Behind me, back by Westminster Bridge, curved the impressive facade of the old County Hall building, and ahead the familiar dome of St. Paul's, sharply illuminated, rose like a beacon against the night sky. It was a beautiful night, surprisingly peaceful and quite mild in temperature, despite the humidity. I walked on, past Cleopatra's Needle with its watchful sphinxes, past the looming bulk of Somerset House and the more majestic gateway leading to the Temple and the Inns of Court.
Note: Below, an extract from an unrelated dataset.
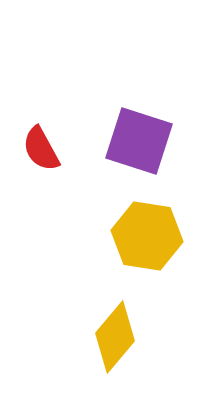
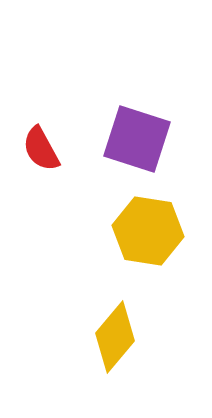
purple square: moved 2 px left, 2 px up
yellow hexagon: moved 1 px right, 5 px up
At first, I enjoyed the sense of solitude. But after several minutes my wine-fogged complacency slowly gave way to a creeping wariness. It was, after all, quite late on a Saturday evening, and as lovely as the embankment might be, it was not the wisest place for a woman to walk alone. I quickened my step, uneasy. At the very next tube station, I promised myself, I would go underground. I had walked far enough, for one night. Besides, I had drunk slightly more than I ought to, and I was feeling terribly tired. My steps swayed a little, unsteadily, and my head felt curiously light, filled with an odd, ringing sound.
A minute later I'd given up the thought of taking the tube altogether, and altered my course away from the river in search of a cab. But there didn't seem to be a single cab in sight, and the more I searched the maze of streets, the more lost I became. The streets narrowed first to lanes, and then alleys, becoming progressively darker and rougher underfoot, while the ringing in my ears grew steadily louder. After several wrong turns, I finally came across one street that looked familiar—a crooked little street of oak-framed houses with plaster walls, their crowded overhanging top stories painted and carved. As I passed a sheltered doorway, a small, ragged boy took a step forward, raising his lantern.